▶ **PROBLEM DESCRIPTION**
Read the records below. Copy each line where the string "move" occurs.
[[ DATA EXTRACT open ]]
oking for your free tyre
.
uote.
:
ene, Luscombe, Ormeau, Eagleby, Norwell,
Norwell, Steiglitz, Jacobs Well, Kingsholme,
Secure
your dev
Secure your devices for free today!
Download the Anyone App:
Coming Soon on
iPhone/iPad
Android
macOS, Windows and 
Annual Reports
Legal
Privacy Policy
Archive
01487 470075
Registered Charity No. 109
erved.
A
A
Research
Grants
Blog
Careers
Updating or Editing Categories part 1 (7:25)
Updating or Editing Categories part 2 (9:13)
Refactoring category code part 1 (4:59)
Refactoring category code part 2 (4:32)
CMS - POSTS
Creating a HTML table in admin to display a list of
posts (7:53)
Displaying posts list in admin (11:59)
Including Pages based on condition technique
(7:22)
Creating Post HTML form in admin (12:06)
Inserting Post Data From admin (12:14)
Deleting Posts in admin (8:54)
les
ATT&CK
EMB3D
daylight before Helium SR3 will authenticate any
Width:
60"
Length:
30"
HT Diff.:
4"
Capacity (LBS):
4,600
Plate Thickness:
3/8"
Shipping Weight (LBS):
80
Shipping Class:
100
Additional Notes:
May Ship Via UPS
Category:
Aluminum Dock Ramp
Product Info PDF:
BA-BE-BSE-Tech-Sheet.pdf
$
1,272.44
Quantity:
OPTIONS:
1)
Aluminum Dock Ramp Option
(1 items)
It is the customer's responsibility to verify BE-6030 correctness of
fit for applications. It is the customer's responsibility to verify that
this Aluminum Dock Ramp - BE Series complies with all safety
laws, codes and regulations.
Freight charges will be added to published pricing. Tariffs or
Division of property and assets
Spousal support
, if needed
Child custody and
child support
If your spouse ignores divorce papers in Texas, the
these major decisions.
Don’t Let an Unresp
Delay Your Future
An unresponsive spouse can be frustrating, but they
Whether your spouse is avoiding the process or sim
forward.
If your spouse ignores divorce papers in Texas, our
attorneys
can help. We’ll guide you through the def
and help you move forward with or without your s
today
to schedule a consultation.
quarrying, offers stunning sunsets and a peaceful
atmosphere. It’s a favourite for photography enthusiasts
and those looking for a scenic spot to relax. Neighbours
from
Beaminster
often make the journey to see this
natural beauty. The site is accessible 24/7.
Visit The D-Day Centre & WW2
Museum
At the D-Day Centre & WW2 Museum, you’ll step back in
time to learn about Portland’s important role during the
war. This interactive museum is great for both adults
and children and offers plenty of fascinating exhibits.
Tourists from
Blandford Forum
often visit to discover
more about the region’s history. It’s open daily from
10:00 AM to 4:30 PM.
[[ DATA EXTRACT closed ]]
[[ DATA EXTRACT open ]]
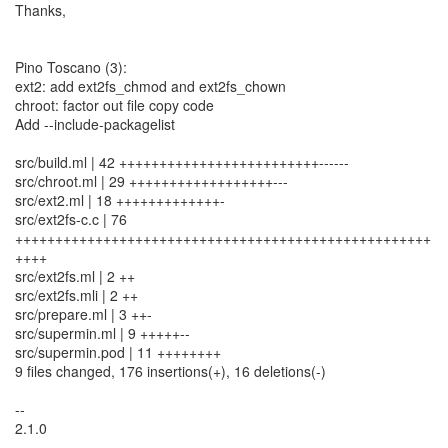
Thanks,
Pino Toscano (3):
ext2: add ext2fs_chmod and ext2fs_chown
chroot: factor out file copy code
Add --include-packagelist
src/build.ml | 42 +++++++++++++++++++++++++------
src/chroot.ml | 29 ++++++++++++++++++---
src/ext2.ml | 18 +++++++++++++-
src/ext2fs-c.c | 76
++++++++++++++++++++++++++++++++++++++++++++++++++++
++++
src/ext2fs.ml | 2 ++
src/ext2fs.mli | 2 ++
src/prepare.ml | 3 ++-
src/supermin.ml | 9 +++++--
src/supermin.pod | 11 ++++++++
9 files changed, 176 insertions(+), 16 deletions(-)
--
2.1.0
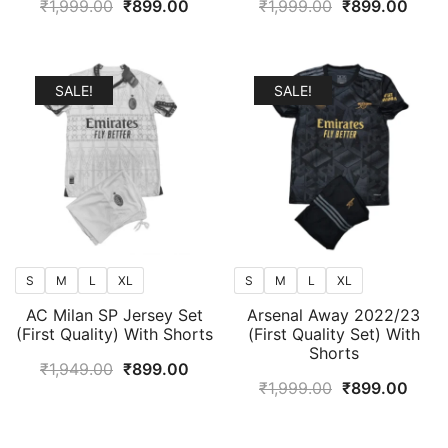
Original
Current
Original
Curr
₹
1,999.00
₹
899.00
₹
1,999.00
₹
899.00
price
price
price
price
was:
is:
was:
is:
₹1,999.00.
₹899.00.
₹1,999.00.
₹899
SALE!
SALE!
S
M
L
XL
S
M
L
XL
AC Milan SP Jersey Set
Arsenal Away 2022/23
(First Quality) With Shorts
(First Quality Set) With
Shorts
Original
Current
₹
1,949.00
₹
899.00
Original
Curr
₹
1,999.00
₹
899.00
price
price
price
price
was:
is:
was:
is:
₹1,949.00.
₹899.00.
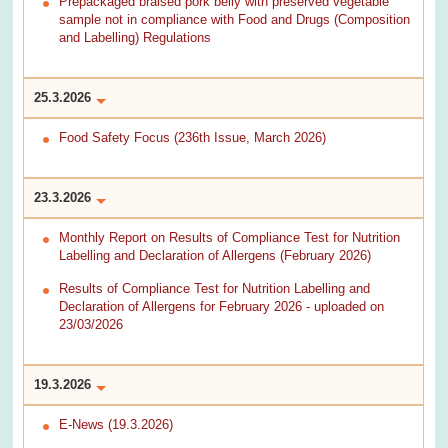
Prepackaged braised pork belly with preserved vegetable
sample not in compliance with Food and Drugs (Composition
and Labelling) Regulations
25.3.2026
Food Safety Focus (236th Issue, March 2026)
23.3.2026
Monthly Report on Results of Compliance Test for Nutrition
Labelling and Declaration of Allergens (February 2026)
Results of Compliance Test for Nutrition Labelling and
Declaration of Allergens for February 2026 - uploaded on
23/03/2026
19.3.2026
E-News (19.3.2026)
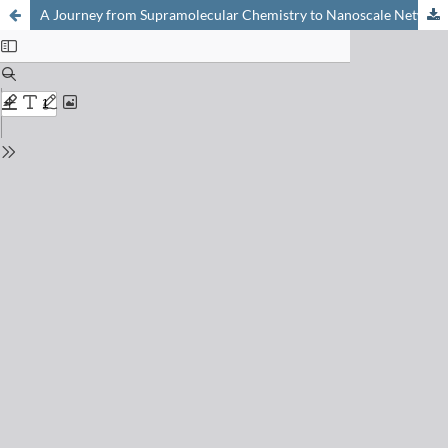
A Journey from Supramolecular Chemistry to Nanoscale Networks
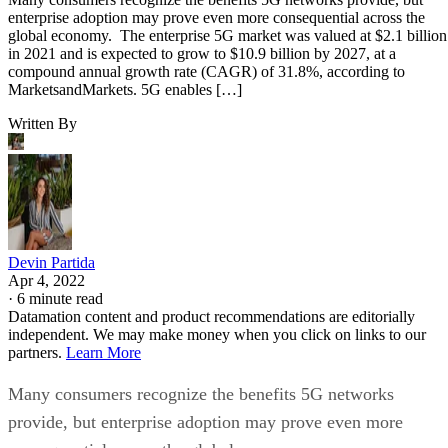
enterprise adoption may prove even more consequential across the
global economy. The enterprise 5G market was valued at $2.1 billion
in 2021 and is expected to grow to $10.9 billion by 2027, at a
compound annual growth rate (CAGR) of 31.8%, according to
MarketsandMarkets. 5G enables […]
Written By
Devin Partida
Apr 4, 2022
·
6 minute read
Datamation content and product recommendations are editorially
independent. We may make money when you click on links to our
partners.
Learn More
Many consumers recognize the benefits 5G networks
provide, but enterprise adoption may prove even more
[[ DATA EXTRACT closed ]]
[[ DATA EXTRACT open ]]
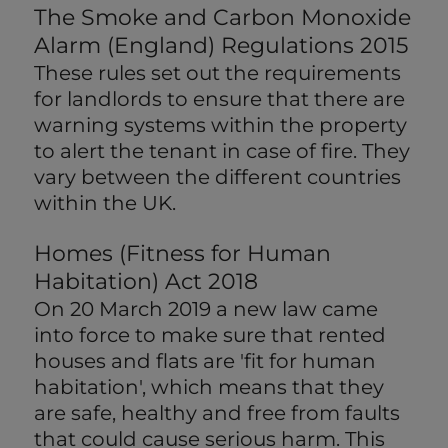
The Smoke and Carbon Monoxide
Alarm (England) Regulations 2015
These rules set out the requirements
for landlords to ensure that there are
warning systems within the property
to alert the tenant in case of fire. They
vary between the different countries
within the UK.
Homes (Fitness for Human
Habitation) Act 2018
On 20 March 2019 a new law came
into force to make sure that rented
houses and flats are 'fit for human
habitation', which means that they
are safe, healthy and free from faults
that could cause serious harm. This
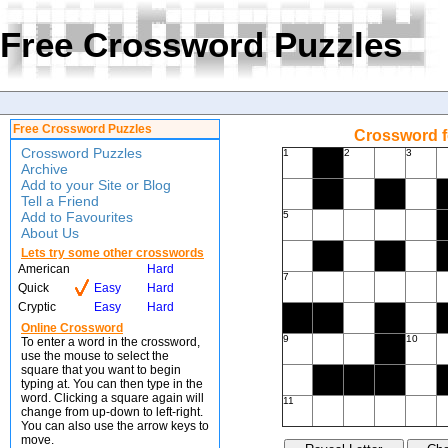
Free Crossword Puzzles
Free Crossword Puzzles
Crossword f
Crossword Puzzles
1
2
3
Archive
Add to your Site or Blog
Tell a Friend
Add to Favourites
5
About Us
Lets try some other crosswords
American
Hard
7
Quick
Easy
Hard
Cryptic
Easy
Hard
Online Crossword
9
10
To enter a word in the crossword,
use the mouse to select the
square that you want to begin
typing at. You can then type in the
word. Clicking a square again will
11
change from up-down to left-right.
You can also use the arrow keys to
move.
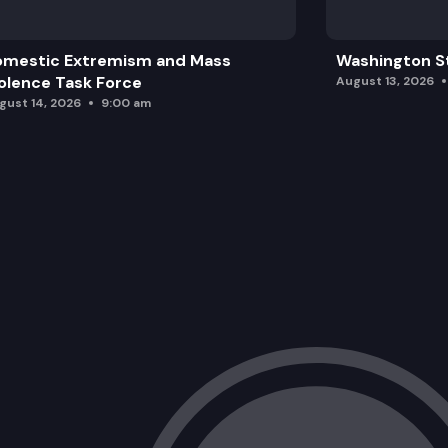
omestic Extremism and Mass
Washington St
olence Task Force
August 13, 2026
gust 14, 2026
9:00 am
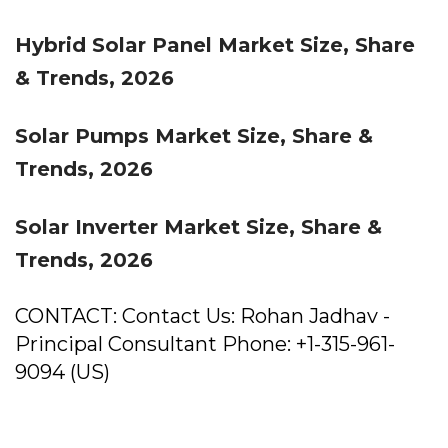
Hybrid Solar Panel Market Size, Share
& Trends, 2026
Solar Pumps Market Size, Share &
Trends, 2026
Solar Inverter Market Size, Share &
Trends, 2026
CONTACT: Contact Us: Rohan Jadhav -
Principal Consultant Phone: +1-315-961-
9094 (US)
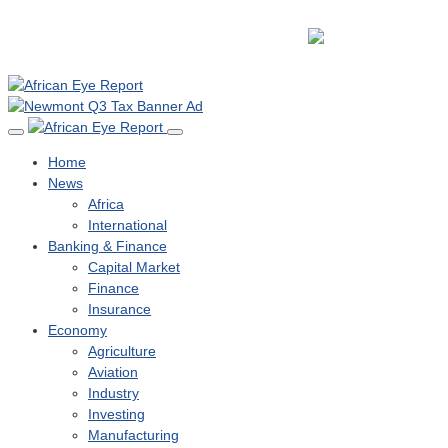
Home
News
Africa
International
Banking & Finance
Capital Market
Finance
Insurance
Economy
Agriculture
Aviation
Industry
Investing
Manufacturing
[[ DATA EXTRACT closed ]]
▶ **WRITTEN SOLUTION**
and help you move forward with or without your s
move.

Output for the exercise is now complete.